__YOUR OBJECTIVE__
Transcribe the records in full; omit images.

__Stored data entries__
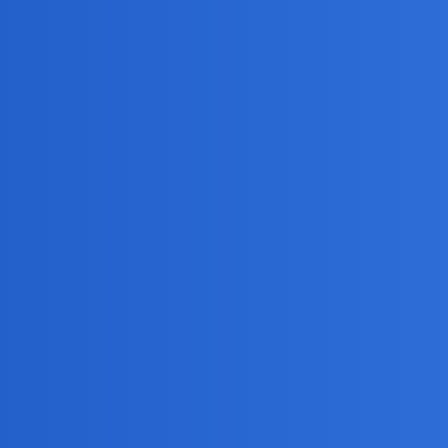
s jakieś znaczenie?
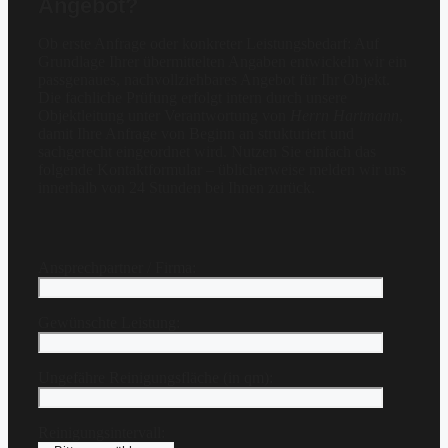
Angebot?
Ob erste Anfrage oder konkreter Leistungsbedarf: Auf
Grundlage Ihrer übermittelten Angaben entwickeln wir ein
passgenaues, nachvollziehbares Angebot für Ihr Objekt.
Die fachliche Prüfung erfolgt intern durch unsere
Objektleitung unter Verantwortung von
Herrn Hartmann
,
damit Ihre Anfrage von Beginn an strukturiert und
sachgerecht eingeordnet wird. Nutzen Sie einfach das
folgende Kontaktformular – üblicherweise melden wir uns
innerhalb von 24 Stunden bei Ihnen zurück.
Ansprechpartner / Firma:
Gewünschte Leistung:
Ungefähre Reinigungsfläche (in qm):
Reinigungsintervall:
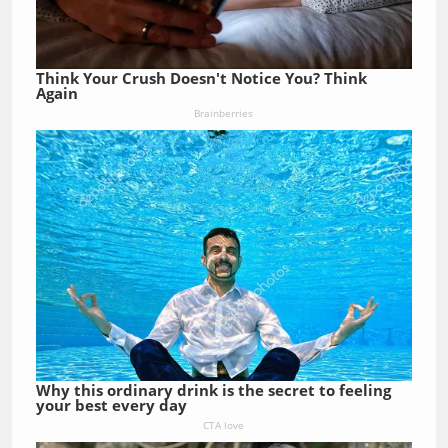
Think Your Crush Doesn't Notice You? Think
Again
Brainberries
Why this ordinary drink is the secret to feeling
your best every day
CTA love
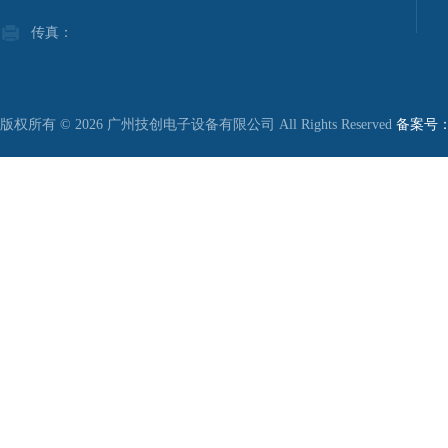
传真：
版权所有 © 2026 广州技创电子设备有限公司 All Rights Reserved
备案号：粤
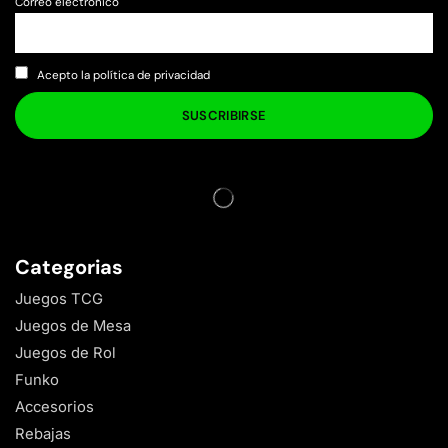
Correo electrónico
Acepto la política de privacidad
Categorias
Juegos TCG
Juegos de Mesa
Juegos de Rol
Funko
Accesorios
Rebajas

__RESPONSE TO THE EXERCISE__
s jakieś znaczenie?
Angebot?
Ob erste Anfrage oder konkreter Leistungsbedarf: Auf
Grundlage Ihrer übermittelten Angaben entwickeln wir ein
passgenaues, nachvollziehbares Angebot für Ihr Objekt.
Die fachliche Prüfung erfolgt intern durch unsere
Objektleitung unter Verantwortung von
Herrn Hartmann
,
damit Ihre Anfrage von Beginn an strukturiert und
sachgerecht eingeordnet wird. Nutzen Sie einfach das
folgende Kontaktformular – üblicherweise melden wir uns
innerhalb von 24 Stunden bei Ihnen zurück.
Ansprechpartner / Firma:
Gewünschte Leistung:
Ungefähre Reinigungsfläche (in qm):
Reinigungsintervall:
Think Your Crush Doesn't Notice You? Think
Again
Brainberries
Why this ordinary drink is the secret to feeling
your best every day
CTA love
传真：
版权所有 © 2026 广州技创电子设备有限公司 All Rights Reserved
备案号：粤
Correo electrónico
Acepto la política de privacidad
Categorias
Juegos TCG
Juegos de Mesa
Juegos de Rol
Funko
Accesorios
Rebajas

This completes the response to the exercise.